A class-action lawsuit filed Thursday in federal court claims that because Redflex — the company that provided Chicago’s red-light cameras — earned millions of dollars from a city contract obtained through bribery, everyone who was ticketed should get their money back.
The suit claims the contract called for 20 to 25 percent of each $100 red-light ticket go to Redflex, generating about $100 million in “illgotten gains” that “unjustly enriched” the company. Chicagoan Matthew Falkner, a banker with Credit Suisse, filed the suit.
“Frankly there should be a return to the people who paid that money,” Falkner’s attorney, Thomas Cronin, told the Chicago Sun-Times. “That extra charge was uncalled for because it was negotiated by bribery.”
The lawsuit’s class-action status needs to be approved by a federal judge.
The lawsuit calls for the city and company to share records to help find the hundreds of thousands of people who were ticketed and deserve their money back. If the suit is successful, a “top notch” accounting firm would be used to help distribute funds.

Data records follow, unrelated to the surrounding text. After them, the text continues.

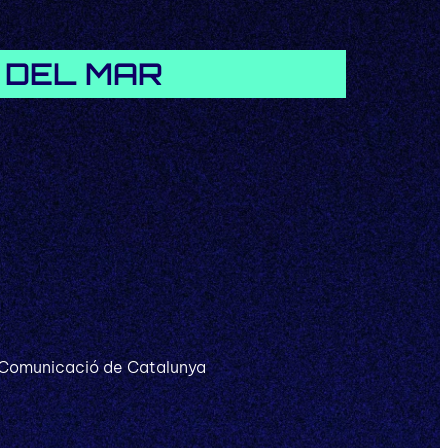
E DEL MAR
a Comunicació de Catalunya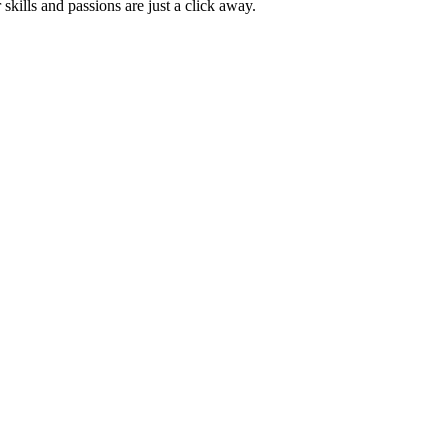
skills and passions are just a click away.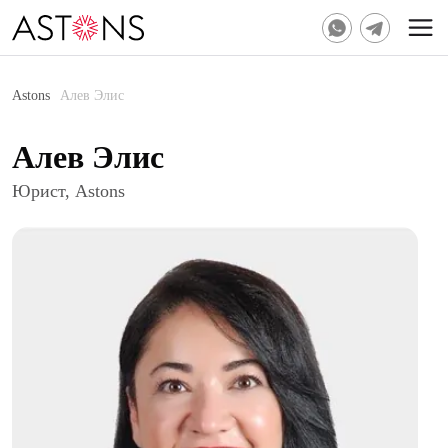
Astons
Алев Элис
Алев Элис
Юрист, Astons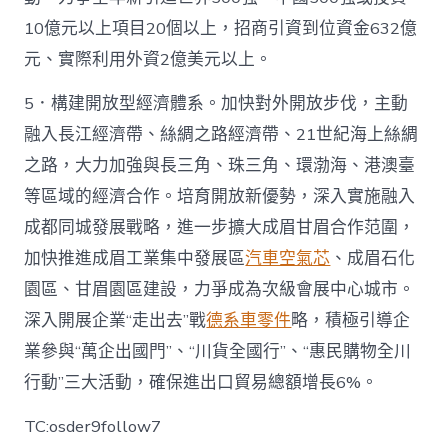
10億元以上項目20個以上，招商引資到位資金632億
元、實際利用外資2億美元以上。
5．構建開放型經濟體系。加快對外開放步伐，主動
融入長江經濟帶、絲綢之路經濟帶、21世紀海上絲綢
之路，大力加強與長三角、珠三角、環渤海、港澳臺
等區域的經濟合作。培育開放新優勢，深入實施融入
成都同城發展戰略，進一步擴大成眉甘眉合作范圍，
加快推進成眉工業集中發展區
汽車空氣芯
、成眉石化
園區、甘眉園區建設，力爭成為次級會展中心城市。
深入開展企業“走出去”戰
德系車零件
略，積極引導企
業參與“萬企出國門”、“川貨全國行”、“惠民購物全川
行動”三大活動，確保進出口貿易總額增長6%。
TC:osder9follow7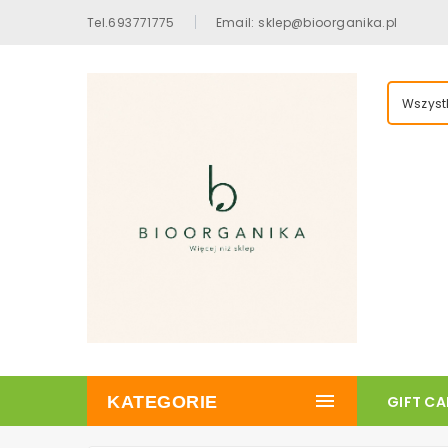
Tel.693771775
Email: sklep@bioorganika.pl
Wszystk
KATEGORIE
GIFT C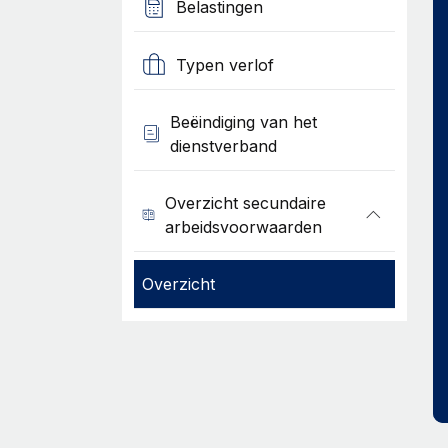
Belastingen
Typen verlof
Beëindiging van het
dienstverband
Overzicht secundaire
arbeidsvoorwaarden
Overzicht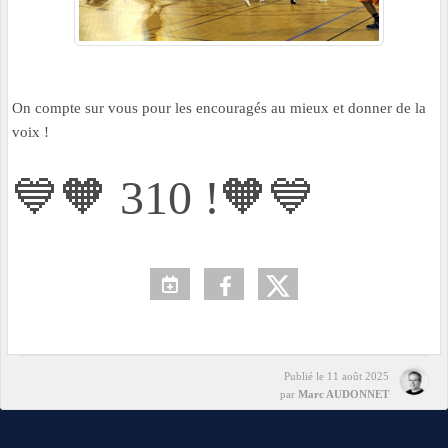
On compte sur vous pour les encouragés au mieux et donner de la
voix !
💙🧡 310 !🧡💙
Publié le
11 août 2025
par
Marc AUDONNET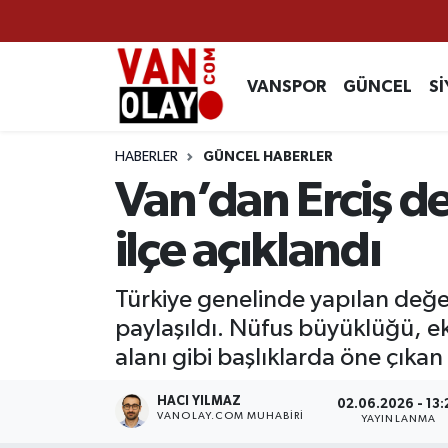
Vanspor
Van Nöbetçi Eczaneler
VANSPOR
GÜNCEL
Sİ
Güncel
Van Hava Durumu
HABERLER
GÜNCEL HABERLER
Siyaset
Van Namaz Vakitleri
Van’dan Erciş de
Ekonomi
Van Trafik Yoğunluk Haritası
ilçe açıklandı
Sağlık
Süper Lig Puan Durumu ve Fikstür
Türkiye genelinde yapılan değer
paylaşıldı. Nüfus büyüklüğü, ek
Eğitim
Tüm Manşetler
alanı gibi başlıklarda öne çıkan 
Bilim & Teknoloji
Son Dakika Haberleri
HACI YILMAZ
02.06.2026 - 13:
VANOLAY.COM MUHABIRI
YAYINLANMA
Dünya
Haber Arşivi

Redflex’s internal investigation concluded last year that the company secretly bribed former city worker John Bills, who since has been charged in the scheme, with favors that included a used Mercedes and a condo in Arizona to secure the contract.
Mayor Rahm Emanuel cut ties with the company last year.
Several other lawsuits have been filed that challenge the the technical aspects of using cameras to issue tickets. Thursday’s lawsuit challenged the company’s right to keep money gained through the use of bribery.
By keeping the money, Redflex “violates the fundamental principals of justice, equity and good conscience,” the suit said.